Dr. Johanna Daily’s interest in global health started in her first year of medical school where she studied what was then called tropical medicine. And her passion has only grown. Dr. Daily, who is a professor in the department of medicine (infectious diseases) and in the department of microbiology & immunology, has been laser focused on malaria, which has been her life’s work.
Dr. Daily’s excitement about the advances to date and what’s on the horizon is contagious (so to speak). We recently spoke with her about her experiences and what motivates her.
What sparked your interest in the field of infectious disease and why global health and malaria in particular?
I was interested in diseases of poverty and curious about the world so in medical school I took an elective at Kenyatta Hospital in Nairobi. It was an externship on the pediatric ward and I saw a lot of children with malaria. This was my first real-life exposure to tropical medicine and it propelled me on my career path.
During residency, I did internal medicine but spent a month at the London School of Tropical Medicine where I observed a lot of people doing research and I had this revelation that I could explore a disease of interest and apply a scientific approach to improve outcomes.
I selected a fellowship studying malaria with a very well-known malaria research group and spent a lot of time in the lab learning how to grow the parasite and looking at gene function. This led to my interest in severe malaria where people fall into a coma – known as cerebral malaria.
Cerebral malaria has perplexed doctors because no one understands what actually causes the coma and why some people with malaria fall into a coma and others don’t.
What kind of research have you done? What are you most excited about?
I have worked on malaria drug resistance and malaria immunology as well as looking at malaria in the Bronx where there are some 60,000 African immigrants. One of the things we ask ourselves is are we good at diagnosing it here in the U.S.? There are a lot of factors at play for doctors who don’t commonly see malaria cases and in a patient population that may present in ways that mimic common conditions like the flu or a stomach bug. In fact, Montefiore sees about 10-20 cases of malaria annually, usually during the summer when African immigrants go visit friends and relatives in their home countries. One of our medical students who did a year of master’s in clinical research with me studied patients who were admitted with malaria in the Montefiore Health System. He found that children were often misdiagnosed (43% of the time) before they were finally diagnosed at Montefiore and admitted. So, a key area is educating our patients about how to prevent malaria and how to access care, as well as educate our frontline providers who, unlike me, are not thinking about malaria 24/7.
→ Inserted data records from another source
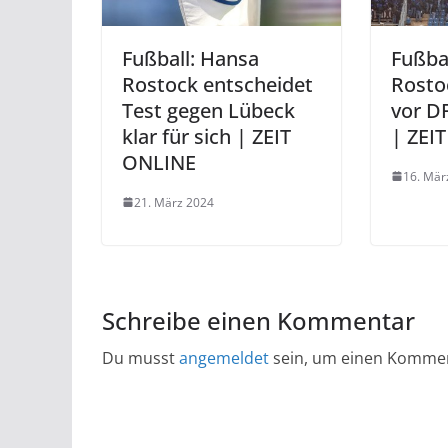
Fußball: Hansa
Fußba
Rostock entscheidet
Rostoc
Test gegen Lübeck
vor D
klar für sich | ZEIT
| ZEI
ONLINE
16. Mär
21. März 2024
Schreibe einen Kommentar
Du musst
angemeldet
sein, um einen Komme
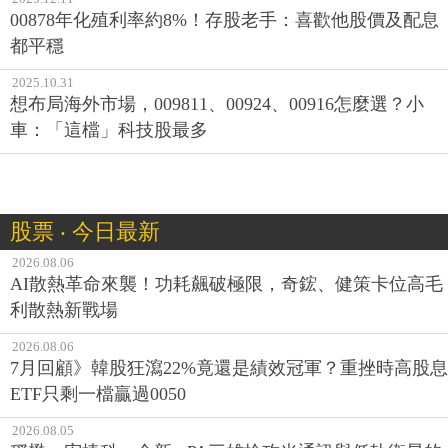
00878年化殖利率約8%！存股老手：喜歡他股價及配息
都平穩
2025.10.31
想布局海外市場，009811、00924、00916怎麼選？小
車：「這檔」科技股最多
股票 ‧ 今日最新
2026.08.06
AI散熱革命來襲！功耗飆破極限，奇鋐、健策卡位高毛
利散熱新戰場
2026.08.06
7月回顧》韓股狂瀉22%竟還是績效冠軍？重挫時高股息
ETF只剩一檔贏過0050
2026.08.05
Presently, my focus is on what causes coma in malaria. We believe that it has something to do with a molecule found in our blood – called pipecolic acid. The malaria parasite can generate high levels of pipecolic acid. There are some old studies in unrelated diseases showing that pipecolic acid normally crosses into the brain and could cause an unconscious state.
We found that the levels of pipecolic acid in the blood of children in Malawi who had cerebral coma were abnormally elevated compared to children with malaria who did not have coma. So now we are going to examine their cerebral spinal fluid to measure pipecolic acid. We also have an animal model of cerebral malaria where we can actually measure the level of pipecolic acid in brain tissue, try to knock its production out of the parasite, and see if the coma doesn’t occur in the animal model. Dr. Aristea Galanopoulou (a professor in the Saul R. Korey Department of Neurology - pediatric neurology - and in the Dominick P. Purpura Department of Neuroscience) and I are collaborating to determine whether pipecolic acid is causing an unconscious state, and if so, how.
Dr. Daily recently received a five-year grant from the National Institute of Allergy and Infectious Diseases to support this research.
How quickly after someone gets bitten by a malaria carrying mosquito do symptoms start?
There are five types of malaria that infect humans. The one that is most prevalent and fatal and often drug resistant, typically presents in U.S. travelers within 30 days of returning to the U.S. This is the P falciparum species. We have found that chemoprophylaxis is needed to reduce the incidence of malaria in U.S. residents. [Related: “Know Before You Go: For U.S. Visitors to Malaria-Endemic Countries, Prophylactic Measures Targeting Country-Specific Malaria Strains is Wise,” an interview with Dr. Daily that appears in the August 19, 2022, issue of Progress Note.]
Final thoughts?
It has been such an exciting experience working in infectious disease. To be working in the field when AIDS went from being a death sentence to a manageable disease was truly breathtaking. I witnessed patients dying and then suddenly the protease inhibitors were decreasing mortality by 50% and AIDS became a manageable disease. And most recently, with COVID-19, we all saw how scientists came together and in one year developed a vaccine that has saved so many lives.
In terms of malaria, there is excitement about vaccines, and, overall, a renewed enthusiasm about malaria control and eradication. It’s all going to hinge on having a potent vaccine, which has been difficult to make because of the antigenic variation of the parasite. But I think there are some breakthroughs coming down the line, which is so exciting.
Globally, rates of malaria transmission have dropped over the past 20-30 years. There are only eight high transmission countries and if we can help eradicate transmission in those countries and throughout the globe in the next couple of years, I would be happy to be out of a job.